#### Dataset extract ####

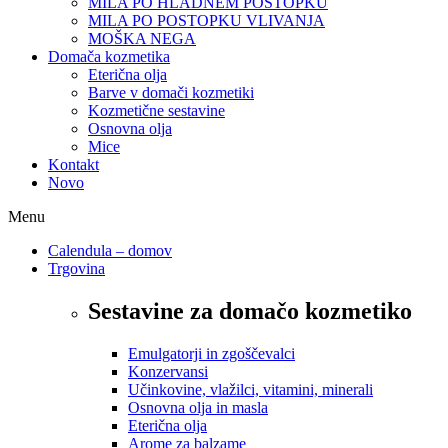
MILA PO HLADNEM POSTOPKU
MILA PO POSTOPKU VLIVANJA
MOŠKA NEGA
Domača kozmetika
Eterična olja
Barve v domači kozmetiki
Kozmetične sestavine
Osnovna olja
Mice
Kontakt
Novo
Menu
Calendula – domov
Trgovina
Sestavine za domačo kozmetiko
Emulgatorji in zgoščevalci
Konzervansi
Učinkovine, vlažilci, vitamini, minerali
Osnovna olja in masla
Eterična olja
Arome za balzame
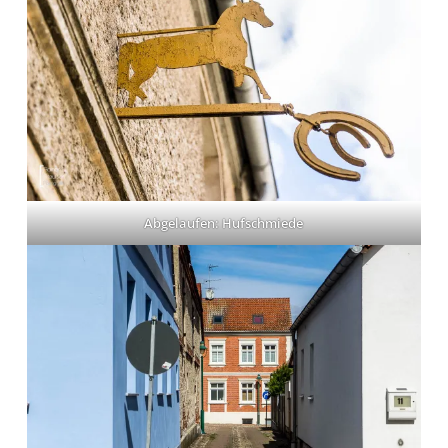
Abgelaufen: Hufschmiede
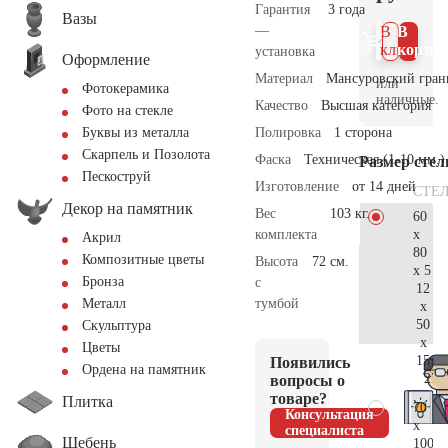
Гарантия
3 года
Вазы
—
В 1
В
клик
корзин
установка
Оформление
Материал
Мансуровский гран
или
Фотокерамика
наличные.
Качество
Высшая категория
Фото на стекле
Полировка
1 сторона
Буквы из металла
Скарпель и Позолота
Фаска
Техническая (1-10 мм.)
Размер сте
Пескоструй
Изготовление
от 14 дней
СТЕ
Декор на памятник
Вес
103 кг.
60
x
комплекта
Акрил
80
Композитные цветы
Высота
72 см.
x 5
Бронза
с
12
тумбой
Металл
x
50
Скульптура
x
Цветы
15
Появились
Ордена на памятник
27.
вопросы о
товаре?
Плитка
70
Консультация
x
специалиста
Щебень
100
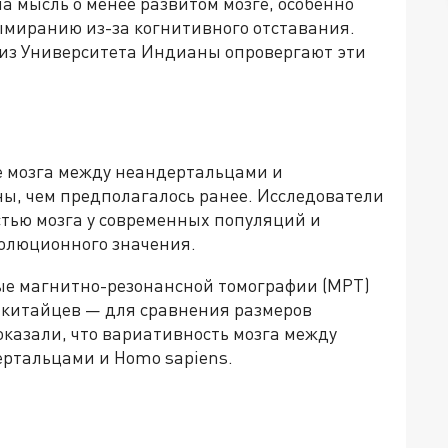
а мысль о менее развитом мозге, особенно
вымиранию из-за когнитивного отставания.
 из Университета Индианы опровергают эти
ре мозга между неандертальцами и
ы, чем предполагалось ранее. Исследователи
стью мозга у современных популяций и
волюционного значения.
ые магнитно-резонансной томографии (МРТ)
 китайцев — для сравнения размеров
оказали, что вариативность мозга между
ртальцами и Homo sapiens.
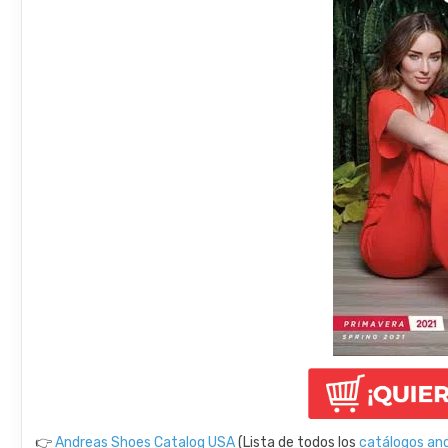
👉
Andreas Shoes Catalog USA
(Lista de todos los
catálogos an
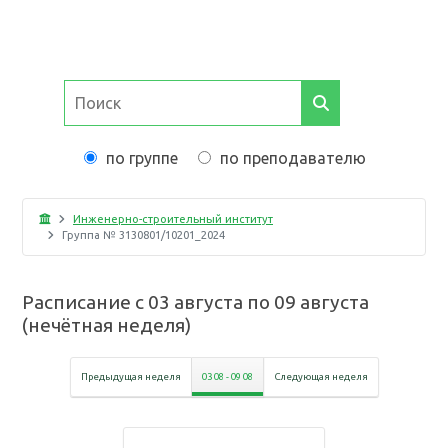
по группе
по преподавателю
Инженерно-строительный институт
Группа №
3130801/10201_2024
Расписание с
03 августа
по
09 августа
(
нечётная неделя
)
Предыдущая неделя
03 08
-
09 08
Следующая неделя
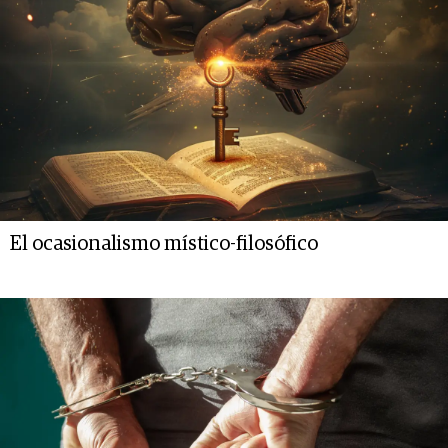
El ocasionalismo místico-filosófico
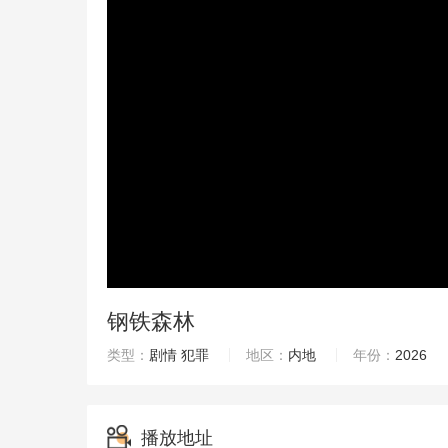
钢铁森林
类型：
剧情
犯罪
地区：
内地
年份：
2026
播放地址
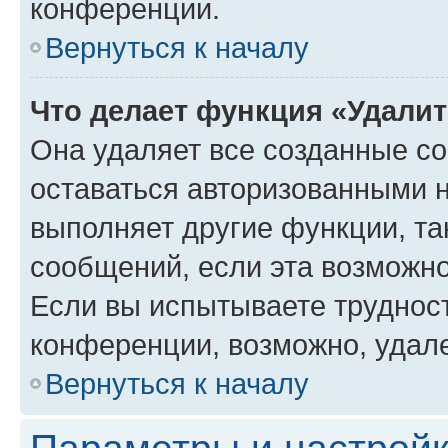
конференции.
Вернуться к началу
Что делает функция «Удали
Она удаляет все созданные co
оставаться авторизованными н
выполняет другие функции, та
сообщений, если эта возможн
Если вы испытываете трудност
конференции, возможно, удале
Вернуться к началу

####

## To do:
Set down the material above exactly as written, but not the pictures.

## Answer to this task:
MILA PO HLADNEM POSTOPKU
MILA PO POSTOPKU VLIVANJA
MOŠKA NEGA
Domača kozmetika
Eterična olja
Barve v domači kozmetiki
Kozmetične sestavine
Osnovna olja
Mice
Kontakt
Novo
Menu
Calendula – domov
Trgovina
Sestavine za domačo kozmetiko
Emulgatorji in zgoščevalci
Konzervansi
Učinkovine, vlažilci, vitamini, minerali
Osnovna olja in masla
Eterična olja
Arome za balzame
Abgelaufen: Hufschmiede
Гарантия
3 года
Вазы
—
В 1
В
клик
корзин
установка
Оформление
Материал
Мансуровский гран
или
Фотокерамика
наличные.
Качество
Высшая категория
Фото на стекле
Полировка
1 сторона
Буквы из металла
Скарпель и Позолота
Фаска
Техническая (1-10 мм.)
Размер сте
Пескоструй
Изготовление
от 14 дней
СТЕ
Декор на памятник
Вес
103 кг.
60
x
комплекта
Акрил
80
Композитные цветы
Высота
72 см.
x 5
Бронза
с
12
тумбой
Металл
x
50
Скульптура
x
Цветы
15
Появились
Ордена на памятник
27.
вопросы о
товаре?
Плитка
70
Консультация
x
специалиста
Щебень
100
а мысль о менее развитом мозге, особенно
вымиранию из-за когнитивного отставания.
 из Университета Индианы опровергают эти
ре мозга между неандертальцами и
ы, чем предполагалось ранее. Исследователи
стью мозга у современных популяций и
волюционного значения.
ые магнитно-резонансной томографии (МРТ)
 китайцев — для сравнения размеров
оказали, что вариативность мозга между
ртальцами и Homo sapiens.
👉
Andreas Shoes Catalog USA
(Lista de todos los
catálogos an
по группе
по преподавателю
Инженерно-строительный институт
Группа №
3130801/10201_2024
Расписание с
03 августа
по
09 августа
(
нечётная неделя
)
Предыдущая неделя
03 08
-
09 08
Следующая неделя
El ocasionalismo místico-filosófico
钢铁森林
类型：
剧情
犯罪
地区：
内地
年份：
2026
播放地址
конференции.
Вернуться к началу
Что делает функция «Удали
Она удаляет все созданные co
оставаться авторизованными н
выполняет другие функции, та
сообщений, если эта возможн
Если вы испытываете трудност
конференции, возможно, удале
Вернуться к началу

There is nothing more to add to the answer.